> **SUPPLIED INFORMATION**
"""
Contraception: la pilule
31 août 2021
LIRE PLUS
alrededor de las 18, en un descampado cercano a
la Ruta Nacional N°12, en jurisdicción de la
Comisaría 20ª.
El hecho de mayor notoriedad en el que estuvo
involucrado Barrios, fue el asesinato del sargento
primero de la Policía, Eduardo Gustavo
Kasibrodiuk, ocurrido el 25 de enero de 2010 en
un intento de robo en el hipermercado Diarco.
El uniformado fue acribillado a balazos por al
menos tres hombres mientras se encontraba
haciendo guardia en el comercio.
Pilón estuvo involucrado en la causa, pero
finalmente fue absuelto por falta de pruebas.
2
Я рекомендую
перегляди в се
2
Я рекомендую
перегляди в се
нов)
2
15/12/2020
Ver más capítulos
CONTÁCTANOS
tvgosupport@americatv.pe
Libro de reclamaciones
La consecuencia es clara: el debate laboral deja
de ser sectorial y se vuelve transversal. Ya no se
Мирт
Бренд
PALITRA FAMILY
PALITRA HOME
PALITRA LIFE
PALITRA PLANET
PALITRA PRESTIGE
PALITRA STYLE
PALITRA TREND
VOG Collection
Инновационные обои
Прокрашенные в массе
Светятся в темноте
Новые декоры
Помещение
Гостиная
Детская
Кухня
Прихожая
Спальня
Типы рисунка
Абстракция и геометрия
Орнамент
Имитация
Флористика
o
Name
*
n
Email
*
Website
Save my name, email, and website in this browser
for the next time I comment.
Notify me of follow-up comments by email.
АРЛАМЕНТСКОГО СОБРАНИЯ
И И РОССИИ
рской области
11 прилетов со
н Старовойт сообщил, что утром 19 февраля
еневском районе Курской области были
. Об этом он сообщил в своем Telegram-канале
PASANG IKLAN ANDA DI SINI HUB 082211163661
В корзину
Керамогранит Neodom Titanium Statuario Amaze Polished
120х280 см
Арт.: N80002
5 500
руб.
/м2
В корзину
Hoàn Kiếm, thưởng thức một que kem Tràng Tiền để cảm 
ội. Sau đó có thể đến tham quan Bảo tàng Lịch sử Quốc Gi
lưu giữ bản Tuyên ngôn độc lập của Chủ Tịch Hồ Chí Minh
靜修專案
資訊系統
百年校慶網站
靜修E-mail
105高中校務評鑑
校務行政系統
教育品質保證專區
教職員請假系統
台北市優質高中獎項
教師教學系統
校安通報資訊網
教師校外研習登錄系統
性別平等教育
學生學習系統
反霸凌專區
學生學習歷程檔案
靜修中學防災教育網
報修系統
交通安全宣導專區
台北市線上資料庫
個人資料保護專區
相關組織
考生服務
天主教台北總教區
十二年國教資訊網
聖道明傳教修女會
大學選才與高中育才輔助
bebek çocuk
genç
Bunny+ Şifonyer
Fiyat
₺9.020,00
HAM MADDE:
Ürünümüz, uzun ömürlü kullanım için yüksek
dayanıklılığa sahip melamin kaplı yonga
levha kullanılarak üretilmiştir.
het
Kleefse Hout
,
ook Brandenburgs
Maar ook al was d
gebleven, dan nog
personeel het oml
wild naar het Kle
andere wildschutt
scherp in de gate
"""
> **WORK TASK**
Transcribe word for word the lines from the one holding "Арт.: N80002" to the last line of the listing above, inclusive.

> **ANSWER SECTION**
Арт.: N80002
5 500
руб.
/м2
В корзину
Hoàn Kiếm, thưởng thức một que kem Tràng Tiền để cảm 
ội. Sau đó có thể đến tham quan Bảo tàng Lịch sử Quốc Gi
lưu giữ bản Tuyên ngôn độc lập của Chủ Tịch Hồ Chí Minh
靜修專案
資訊系統
百年校慶網站
靜修E-mail
105高中校務評鑑
校務行政系統
教育品質保證專區
教職員請假系統
台北市優質高中獎項
教師教學系統
校安通報資訊網
教師校外研習登錄系統
性別平等教育
學生學習系統
反霸凌專區
學生學習歷程檔案
靜修中學防災教育網
報修系統
交通安全宣導專區
台北市線上資料庫
個人資料保護專區
相關組織
考生服務
天主教台北總教區
十二年國教資訊網
聖道明傳教修女會
大學選才與高中育才輔助
bebek çocuk
genç
Bunny+ Şifonyer
Fiyat
₺9.020,00
HAM MADDE:
Ürünümüz, uzun ömürlü kullanım için yüksek
dayanıklılığa sahip melamin kaplı yonga
levha kullanılarak üretilmiştir.
het
Kleefse Hout
,
ook Brandenburgs
Maar ook al was d
gebleven, dan nog
personeel het oml
wild naar het Kle
andere wildschutt
scherp in de gate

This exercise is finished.